:: Task objective ::
Nothing but the lines from the one containing "List UI elements" to the final line of the entries should appear, copied exactly and without pictures.

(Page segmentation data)
=== Begin Enclosure ===

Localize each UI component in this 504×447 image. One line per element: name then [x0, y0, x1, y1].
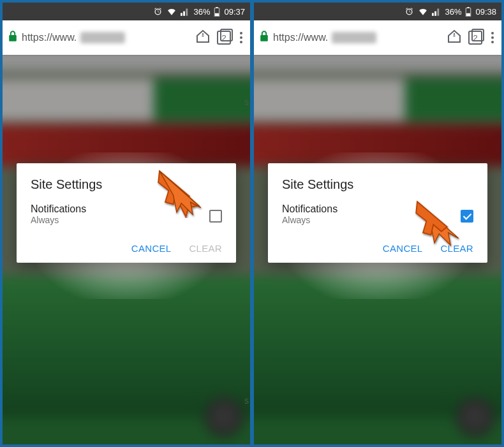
tab-count: 2	[221, 33, 226, 43]
svg-rect-6	[466, 13, 470, 16]
browser-toolbar: https://www. 2	[3, 20, 250, 55]
url-text: https://www.	[273, 32, 328, 43]
wifi-icon	[418, 8, 428, 16]
url-redacted	[332, 32, 376, 43]
url-text: https://www.	[22, 32, 77, 43]
svg-rect-2	[215, 13, 219, 16]
battery-icon	[465, 7, 471, 17]
menu-icon[interactable]	[237, 29, 245, 46]
menu-icon[interactable]	[489, 29, 496, 46]
phone-screen-right: 36% 09:38 https://www. 2 Site Settings N…	[254, 3, 501, 444]
notifications-label: Notifications	[31, 203, 86, 215]
pointer-arrow	[406, 191, 463, 249]
tabs-icon[interactable]: 2	[468, 31, 482, 45]
tab-count: 2	[473, 33, 477, 43]
status-bar: 36% 09:37	[3, 3, 250, 20]
url-bar[interactable]: https://www.	[259, 31, 440, 45]
notifications-checkbox[interactable]	[209, 210, 222, 223]
dialog-actions: CANCEL CLEAR	[31, 243, 222, 254]
lock-icon	[259, 31, 269, 45]
home-icon[interactable]	[195, 29, 211, 47]
clock-time: 09:37	[224, 7, 245, 17]
svg-rect-1	[216, 7, 218, 8]
clock-time: 09:38	[475, 7, 496, 17]
url-bar[interactable]: https://www.	[8, 31, 189, 45]
notifications-sublabel: Always	[31, 215, 86, 225]
svg-rect-7	[260, 35, 268, 41]
lock-icon	[8, 31, 18, 45]
notifications-label: Notifications	[282, 203, 337, 215]
cancel-button[interactable]: CANCEL	[131, 243, 172, 254]
alarm-icon	[404, 7, 414, 17]
signal-icon	[432, 8, 441, 16]
signal-icon	[181, 8, 189, 16]
dialog-title: Site Settings	[282, 177, 473, 192]
browser-toolbar: https://www. 2	[254, 20, 501, 55]
battery-percent: 36%	[193, 7, 210, 17]
svg-rect-3	[9, 35, 17, 41]
svg-rect-5	[468, 7, 470, 8]
battery-percent: 36%	[445, 7, 461, 17]
alarm-icon	[153, 7, 163, 17]
pointer-arrow	[148, 161, 205, 218]
phone-screen-left: 36% 09:37 https://www. 2 s s Site Settin…	[3, 3, 250, 444]
decoration: s	[244, 395, 249, 406]
clear-button: CLEAR	[189, 243, 222, 254]
tabs-icon[interactable]: 2	[217, 31, 231, 45]
url-redacted	[80, 32, 125, 43]
battery-icon	[214, 7, 220, 17]
wifi-icon	[167, 8, 177, 16]
home-icon[interactable]	[447, 29, 462, 47]
status-bar: 36% 09:38	[254, 3, 501, 20]
decoration: s	[244, 97, 249, 107]
notifications-sublabel: Always	[282, 215, 337, 225]
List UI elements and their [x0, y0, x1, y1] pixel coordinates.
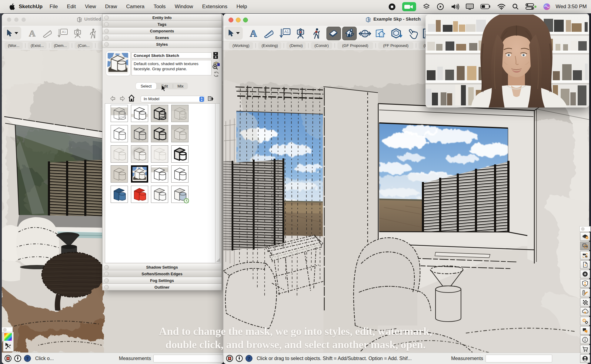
svg-text:A1: A1	[284, 30, 289, 34]
svg-text:A: A	[29, 28, 35, 38]
svg-text:C: C	[364, 31, 366, 33]
svg-text:A1: A1	[62, 30, 66, 34]
svg-text:A: A	[250, 28, 257, 39]
svg-text:?: ?	[26, 356, 29, 361]
svg-text:A-8: A-8	[363, 34, 367, 36]
svg-text:?: ?	[248, 356, 250, 361]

=== End Enclosure ===

:: Result below ::
List UI elements and their [x0, y0, x1, y1] pixel coordinates.
svg-text:A1: A1	[284, 30, 289, 34]
svg-text:A: A	[29, 28, 35, 38]
svg-text:C: C	[364, 31, 366, 33]
svg-text:A1: A1	[62, 30, 66, 34]
svg-text:A: A	[250, 28, 257, 39]
svg-text:?: ?	[26, 356, 29, 361]
svg-text:A-8: A-8	[363, 34, 367, 36]
svg-text:?: ?	[248, 356, 250, 361]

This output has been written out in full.